The Submission Project started out being just an idea for a single photograph, to make a skydiving image that was unique and memorable. This is not an easy feat in modern skydiving with so many jumpers using cameras and their flying ability level being so high. I came up with the notion of making some aquatic skydiving images. After putting some initial emails together asking skydiving’s major companies for assistance I realised that the potential was far greater than first thought. Everyone seemed drawn by the concept of putting skydiving in a marine environment. The project would now encompass freefly, canopies, wing suits, and more.

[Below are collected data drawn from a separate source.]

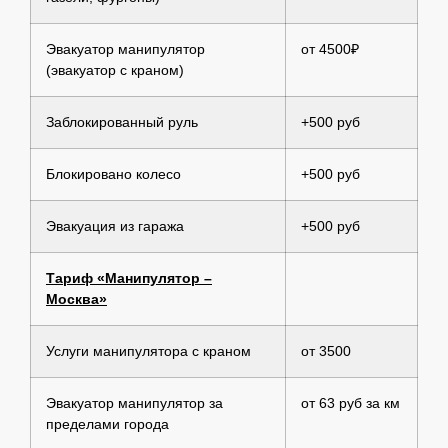
Эвакуатор манипулятор
от 4500₽
(эвакуатор с краном)
Заблокированный руль
+500 руб
Блокировано колесо
+500 руб
Эвакуация из гаража
+500 руб
Тариф «Манипулятор –
Москва»
Услуги манипулятора с краном
от 3500
Эвакуатор манипулятор за
от 63 руб за км
пределами города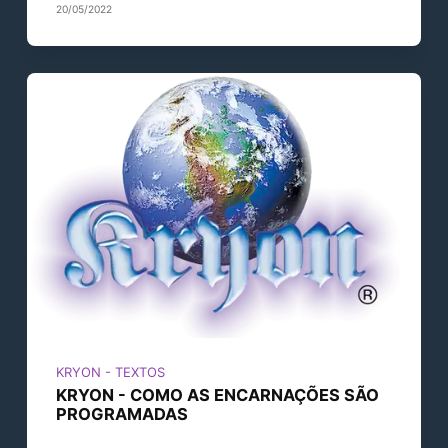
20/05/2022
KRYON - TEXTOS
KRYON - COMO AS ENCARNAÇÕES SÃO
PROGRAMADAS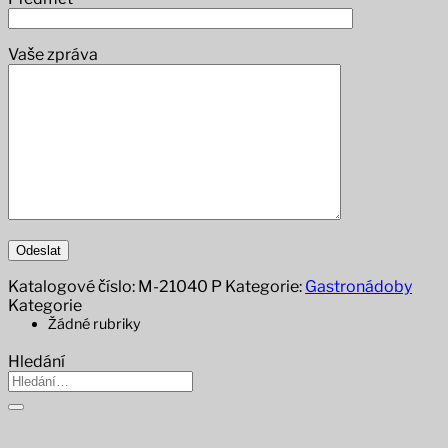
Vaše zpráva
Katalogové číslo:
M-21040 P
Kategorie:
Gastronádoby
Kategorie
Žádné rubriky
Hledání
Hledat: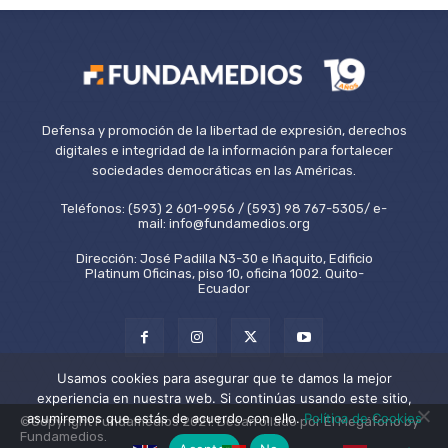
Defensa y promoción de la libertad de expresión, derechos
digitales e integridad de la información para fortalecer
sociedades democráticas en las Américas.
Teléfonos: (593) 2 601-9956 / (593) 98 767-5305/ e-
mail: info@fundamedios.org
Dirección: José Padilla N3-30 e Iñaquito, Edificio
Platinum Oficinas, piso 10, oficina 1002. Quito-
Ecuador
Usamos cookies para asegurar que te damos la mejor
experiencia en nuestra web. Si continúas usando este sitio,
asumiremos que estás de acuerdo con ello.
Política de Cookies
©Copyright Fundamedios 2021. Desarrollado por El Megáfono by
Fundamedios.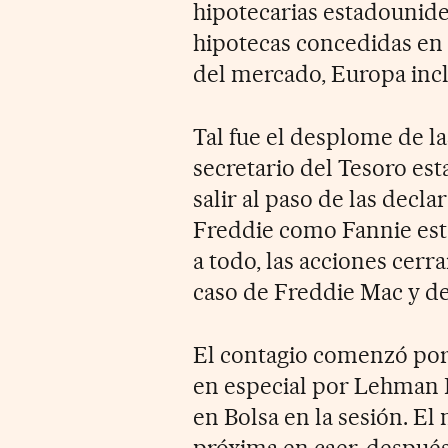
hipotecarias estadounide
hipotecas concedidas en 
del mercado, Europa incl
Tal fue el desplome de l
secretario del Tesoro es
salir al paso de las decl
Freddie como Fannie est
a todo, las acciones cerra
caso de Freddie Mac y de
El contagio comenzó por 
en especial por Lehman B
en Bolsa en la sesión. El
próxima en caer, después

The preparation for the project proved to be essential. It was not the kind of task that could be put together at the last minute. The canopy shot alone took about 6 months to organise, to test and figure out what the best way of giving it a rigid shape. The rigs were shipped in from UPT, the Cypres unit from Airtec, suits and helmets from Tonfly, altimeters from Larsen & Brusgaard, helmet and clothing from Turbolenza, a canopy from PD, the camera housing from Nimar in Italy. There was rigging work to be done to the gear to allow better performance underwater. I had to do my PADI diving course ready for the scuba photograph shoots. Then there was the organisation of the actors and the backstage help, in-between the hours of our normal working days, to dedicate to what became a two year project.

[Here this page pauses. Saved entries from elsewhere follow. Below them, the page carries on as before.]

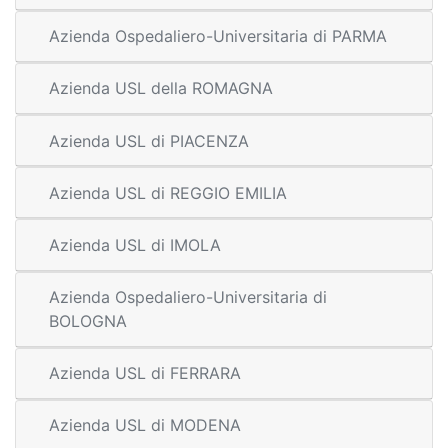
Azienda Ospedaliero-Universitaria di PARMA
Azienda USL della ROMAGNA
Azienda USL di PIACENZA
Azienda USL di REGGIO EMILIA
Azienda USL di IMOLA
Azienda Ospedaliero-Universitaria di
BOLOGNA
Azienda USL di FERRARA
Azienda USL di MODENA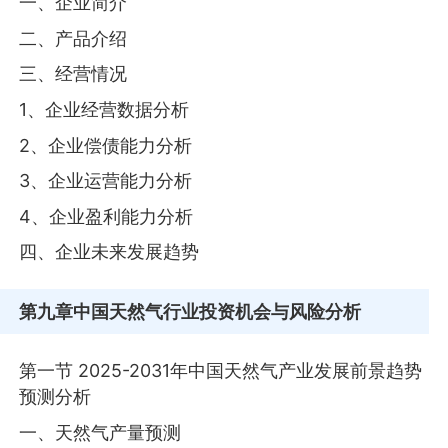
一、企业简介
二、产品介绍
三、经营情况
1、企业经营数据分析
2、企业偿债能力分析
3、企业运营能力分析
4、企业盈利能力分析
四、企业未来发展趋势
第九章
中国天然气行业投资机会与风险分析
第一节 2025-2031年中国天然气产业发展前景趋势
预测分析
一、天然气产量预测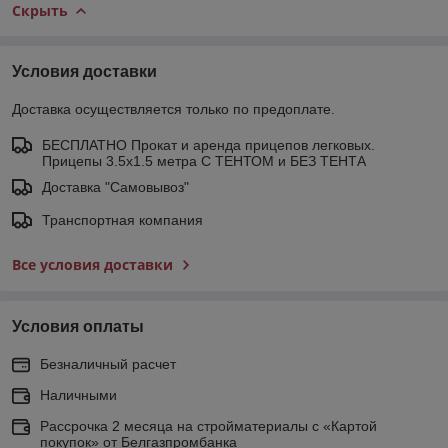
Скрыть
Условия доставки
Доставка осуществляется только по предоплате.
БЕСПЛАТНО Прокат и аренда прицепов легковых.
Прицепы 3.5х1.5 метра С ТЕНТОМ и БЕЗ ТЕНТА
Доставка "Самовывоз"
Транспортная компания
Все условия доставки
Условия оплаты
Безналичный расчет
Наличными
Рассрочка 2 месяца на стройматериалы с «Картой
покупок» от Белгазпромбанка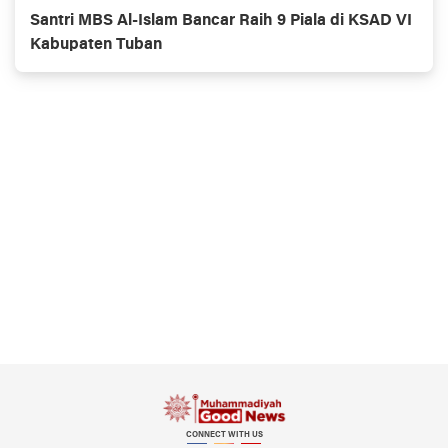
Santri MBS Al-Islam Bancar Raih 9 Piala di KSAD VI
Kabupaten Tuban
CONNECT WITH US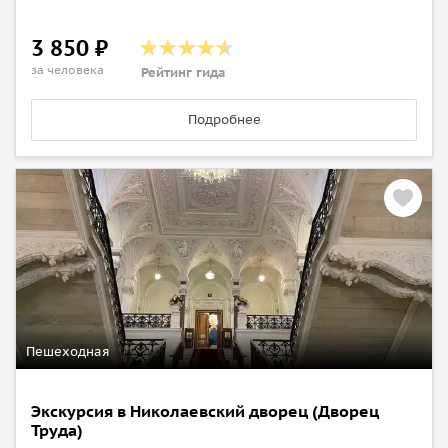
3 850 ₽
за человека
Рейтинг гида
Подробнее
Пешеходная
Экскурсия в Николаевский дворец (Дворец
Труда)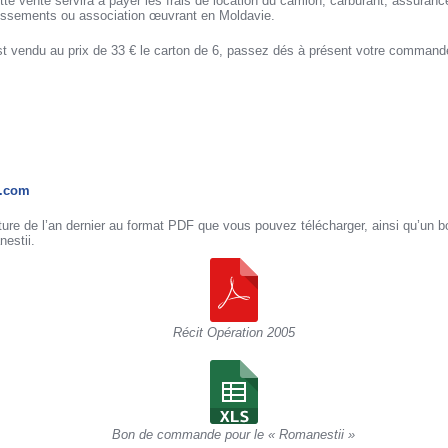
tte vente servira à payer les frais de location du camion, carburant, assuranc
blissements ou association œuvrant en Moldavie.
st vendu au prix de 33 € le carton de 6, passez dés à présent votre command
l.com
venture de l’an dernier au format PDF que vous pouvez télécharger, ainsi qu’u
nestii.
Récit Opération 2005
Bon de commande pour le « Romanestii »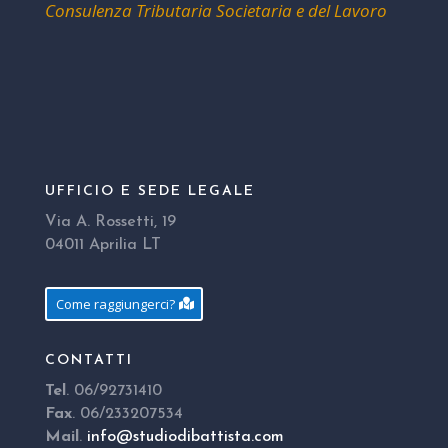
Consulenza Tributaria Societaria e del Lavoro
UFFICIO E SEDE LEGALE
Via A. Rossetti, 19
04011 Aprilia LT
Come raggiungerci?
CONTATTI
Tel
. 06/92731410
Fax
. 06/233207534
Mail
.
info@studiodibattista.com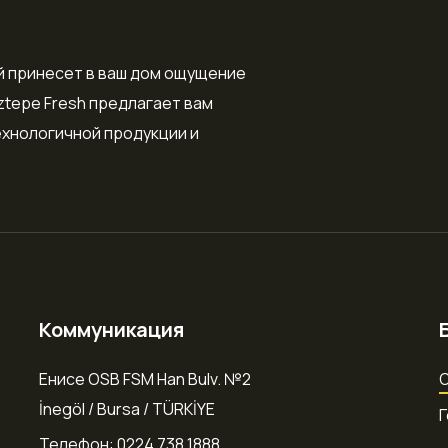
й принесет в ваш дом ощущение
ztepe Fresh предлагает вам
хнологичной продукции и
Коммуникация
Енисе OSB FSM Han Bulv. №2
О
İnegöl / Bursa / TÜRKİYE
Телефон: 0224 738 1888.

The time and energy that it took to do one shoot was far more than I ever expected. Then the logistics of the shoot, getting actors and backstage helpers to the location, briefing for technique and safety and then about 30-40mins of shooting. After the photographs had been taken it also required the cleaning all the equipment in freshwater to stop salt corrosion and discolouration of the materials, followed eventually by downloading the images.
Shooting in the water was a challenge especially on the free-dive shoots. To get into the right position at the right time. To be able to judge when and where the actors were going to be, and to capture the shot. Being a competent swimmer and being able to dive on a single breath was essential. The housing also restricted the view of the preview due to reflections of light on the plastic - I had to rely on experience far more than I thought I would have to. The shoots that used scuba gear allowed more time to adjust settings to position myself in the correct spot and to relay hand signals to the actors and safety divers. It was however harder being cumbersome and stopping my air bubbles entering in front of the frame.
The canopy and wing suit shots were certainly the most dangerous. Safety was paramount. Can you imaging yourself in a wing suit meters beneath the sea’s surface without the possibility of being able to swim?